Links in unsolicited emails are a red flag.
In our current remote-working environment, email has become more important than ever. My own inbox has become increasingly the target of all kinds of “marketing” emails; people trying to sell me things I’m not sure I need, and insisting that they can solve all my problems.
(More on that topic in another post.)
One caught my eye today, though. Because of what I do, I’m pretty keen on what makes a good solution provider. In fact, I’ve toyed with the idea of starting a clearinghouse for customers to share their stories, both positive and not-so-much, about their buying experiences with various suppliers.
So, imagine my delight when I received an invitation to a survey to provide exactly that, from a firm I’ve never heard of.
Here’s the rub: in the email, there was a link: “Take the survey”. Now, I’m well aware of the dangers of malware and phishing, so I never, ever click on links in unsolicited emails.
But so many companies, many of whom should know better, do exactly that: they lob out emails to the wide world, inviting the recipient to “click here” to take surveys, to learn more, to whatever.
Probably not an effective strategy, in my opinion.

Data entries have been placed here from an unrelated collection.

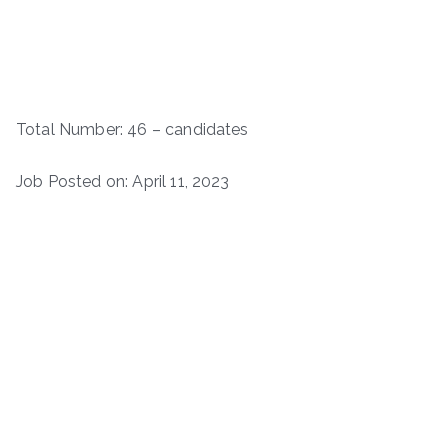
Total Number: 46 – candidates
Job Posted on: April 11, 2023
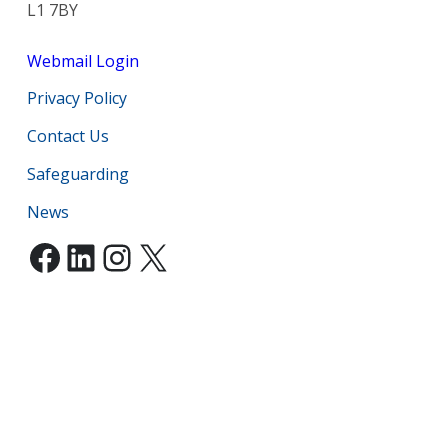
L1 7BY
Webmail Login
Privacy Policy
Contact Us
Safeguarding
News
Facebook
LinkedIn
Instagram
X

So, before you shoot out that email blast with “click here” links all over the place, take a moment to alert your intended recipient that you’re sending them an invitation, with links, so that they’ll be expecting it. Doing so takes more time, but makes your recipient feel as though you’re really interested in them.
As with any communication, the key is to understand your audience. It’s really worth the extra time, I promise.